__PROBLEM REQUIREMENTS__:
Down to the last word, output the records below, skipping any images.

__SUPPLIED ENTRIES__:
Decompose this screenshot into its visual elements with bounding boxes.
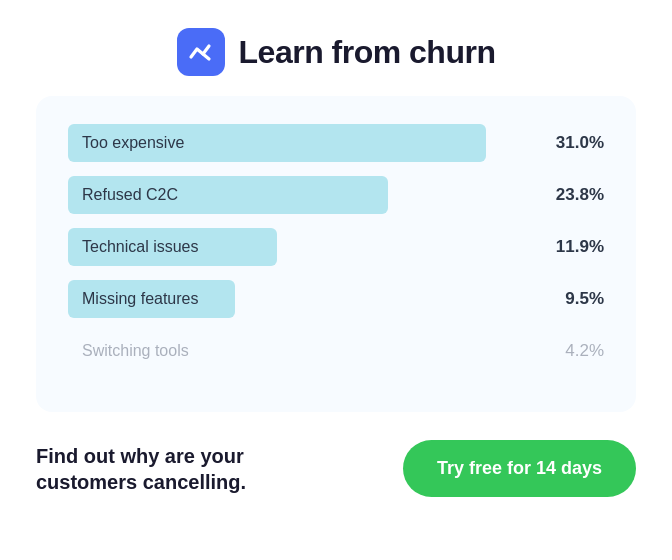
- page-title: Learn from churn: [239, 34, 496, 71]
- bar-container: Too expensive: [68, 124, 532, 162]
- bar-fill: Switching tools: [68, 332, 532, 370]
- bar-label: Refused C2C: [82, 186, 178, 204]
- bar-value: 31.0%: [544, 133, 604, 153]
- bar-fill: Refused C2C: [68, 176, 388, 214]
- bar-fill: Too expensive: [68, 124, 486, 162]
- bar-container: Refused C2C: [68, 176, 532, 214]
- footer-section: Find out why are your customers cancelli…: [0, 412, 672, 497]
- bar-fill: Missing features: [68, 280, 235, 318]
- bar-container: Technical issues: [68, 228, 532, 266]
- bar-row: Switching tools4.2%: [68, 332, 604, 370]
- bar-value: 9.5%: [544, 289, 604, 309]
- bar-row: Refused C2C23.8%: [68, 176, 604, 214]
- bar-value: 23.8%: [544, 185, 604, 205]
- bar-label: Missing features: [82, 290, 199, 308]
- bar-container: Switching tools: [68, 332, 532, 370]
- bar-label: Switching tools: [82, 342, 189, 360]
- bar-label: Too expensive: [82, 134, 184, 152]
- page-header: Learn from churn: [0, 0, 672, 96]
- bar-value: 11.9%: [544, 237, 604, 257]
- bar-row: Missing features9.5%: [68, 280, 604, 318]
- bar-container: Missing features: [68, 280, 532, 318]
- logo-icon: [177, 28, 225, 76]
- cta-button[interactable]: Try free for 14 days: [403, 440, 636, 497]
- chart-card: Too expensive31.0%Refused C2C23.8%Techni…: [36, 96, 636, 412]
- bar-value: 4.2%: [544, 341, 604, 361]
- bar-row: Technical issues11.9%: [68, 228, 604, 266]
- bar-label: Technical issues: [82, 238, 199, 256]
- footer-text: Find out why are your customers cancelli…: [36, 443, 276, 495]
- bar-row: Too expensive31.0%: [68, 124, 604, 162]
- bar-fill: Technical issues: [68, 228, 277, 266]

__RESPONSE TO THIS EXERCISE__:
Decompose this screenshot into its visual elements with bounding boxes.
- page-title: Learn from churn: [239, 34, 496, 71]
- bar-container: Too expensive: [68, 124, 532, 162]
- bar-fill: Switching tools: [68, 332, 532, 370]
- bar-label: Refused C2C: [82, 186, 178, 204]
- bar-value: 31.0%: [544, 133, 604, 153]
- bar-fill: Refused C2C: [68, 176, 388, 214]
- bar-fill: Too expensive: [68, 124, 486, 162]
- bar-container: Refused C2C: [68, 176, 532, 214]
- footer-section: Find out why are your customers cancelli…: [0, 412, 672, 497]
- bar-fill: Missing features: [68, 280, 235, 318]
- bar-container: Technical issues: [68, 228, 532, 266]
- bar-row: Switching tools4.2%: [68, 332, 604, 370]
- bar-value: 9.5%: [544, 289, 604, 309]
- bar-row: Refused C2C23.8%: [68, 176, 604, 214]
- bar-value: 23.8%: [544, 185, 604, 205]
- bar-label: Missing features: [82, 290, 199, 308]
- bar-container: Switching tools: [68, 332, 532, 370]
- bar-label: Switching tools: [82, 342, 189, 360]
- bar-label: Too expensive: [82, 134, 184, 152]
- page-header: Learn from churn: [0, 0, 672, 96]
- bar-value: 11.9%: [544, 237, 604, 257]
- bar-row: Missing features9.5%: [68, 280, 604, 318]
- bar-container: Missing features: [68, 280, 532, 318]
- logo-icon: [177, 28, 225, 76]
- cta-button[interactable]: Try free for 14 days: [403, 440, 636, 497]
- chart-card: Too expensive31.0%Refused C2C23.8%Techni…: [36, 96, 636, 412]
- bar-value: 4.2%: [544, 341, 604, 361]
- bar-row: Technical issues11.9%: [68, 228, 604, 266]
- bar-label: Technical issues: [82, 238, 199, 256]
- footer-text: Find out why are your customers cancelli…: [36, 443, 276, 495]
- bar-row: Too expensive31.0%: [68, 124, 604, 162]
- bar-fill: Technical issues: [68, 228, 277, 266]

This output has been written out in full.